Which is understandable.

It’s a tackle he has to make.

Burkhead, who preceeded Gerry by four years at Nebraska, is 5-10, 215 and not exactly a big-time playmaker. That was only his second career reception of 30 yards or more in seven NFL seasons.

Gerry took the loss particularly hard.

If he simply makes a routine tackle, the Patriots would have had 2nd-and-10 on their own 40-yard-line in a 10-10 game. And who knows.

The 30-yarder was the Patriots’ longest offensive play of the game by eight yards.

It’s hard,” Gerry said. “That drive turned into the only touchdown for them. Obviously, it hurts. You don’t ever want to say one play wins or loses you a game, but sometimes it does come down to that and that may have been one of those times. Obviously, it hurts me deep down to see how many yards I gave up. But I just have to learn from it and move on.

You know watching film with the other linebackers Tuesday wasn’t a particularly pleasant experience.
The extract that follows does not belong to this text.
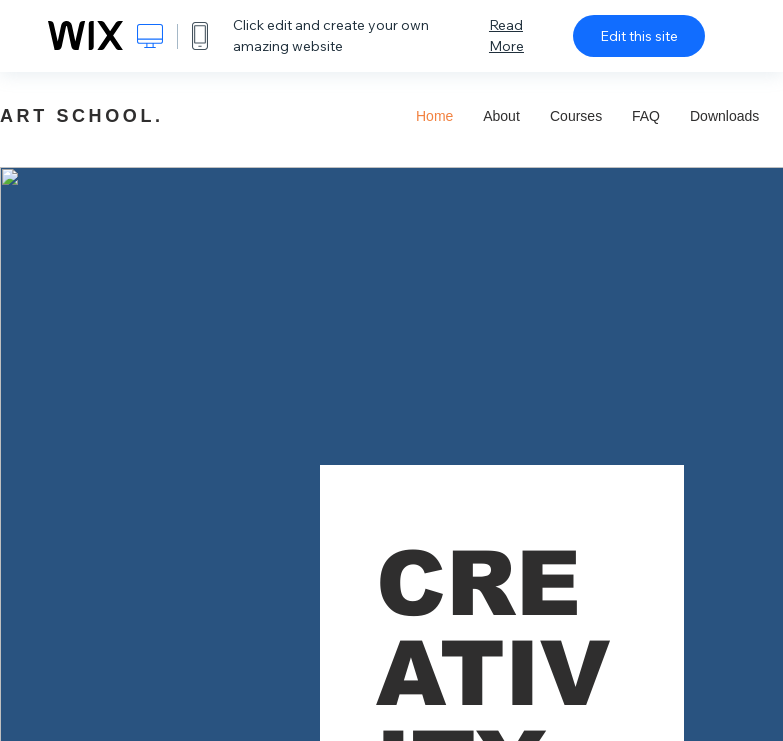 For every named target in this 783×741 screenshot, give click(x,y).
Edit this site (639, 36)
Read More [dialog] (506, 35) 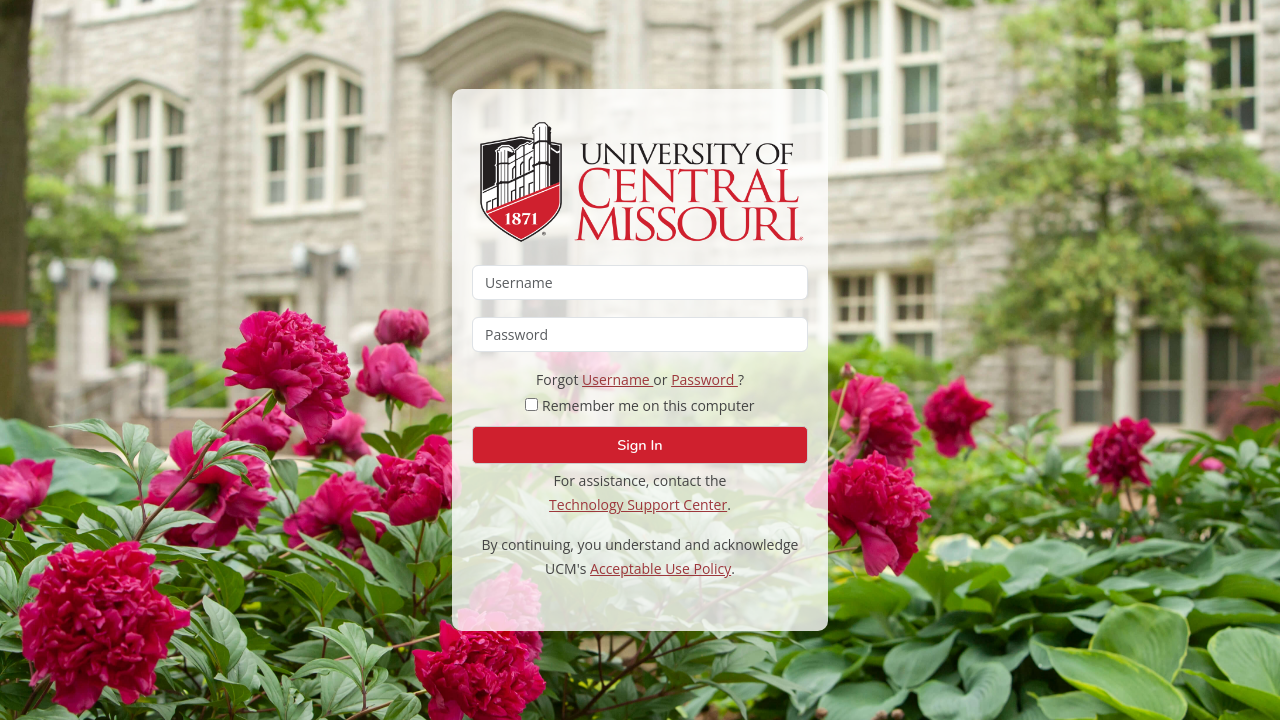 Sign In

You have to watch the good and the bad,” he said. “Don’t try to be too hard on yourself sometimes, but at the end of the day it’s hard not to be.

At 6-foot-2, 230 pounds, Gerry really should be a situational linebacker playing primarily in clear passing situations. He’s had to play too many snaps out of necessity.

He’s 7th on the defense is snaps but 4th in tackles. But he knows it’s the one tackle he didn’t make that everybody will remember.

Until he gives them a reason not to.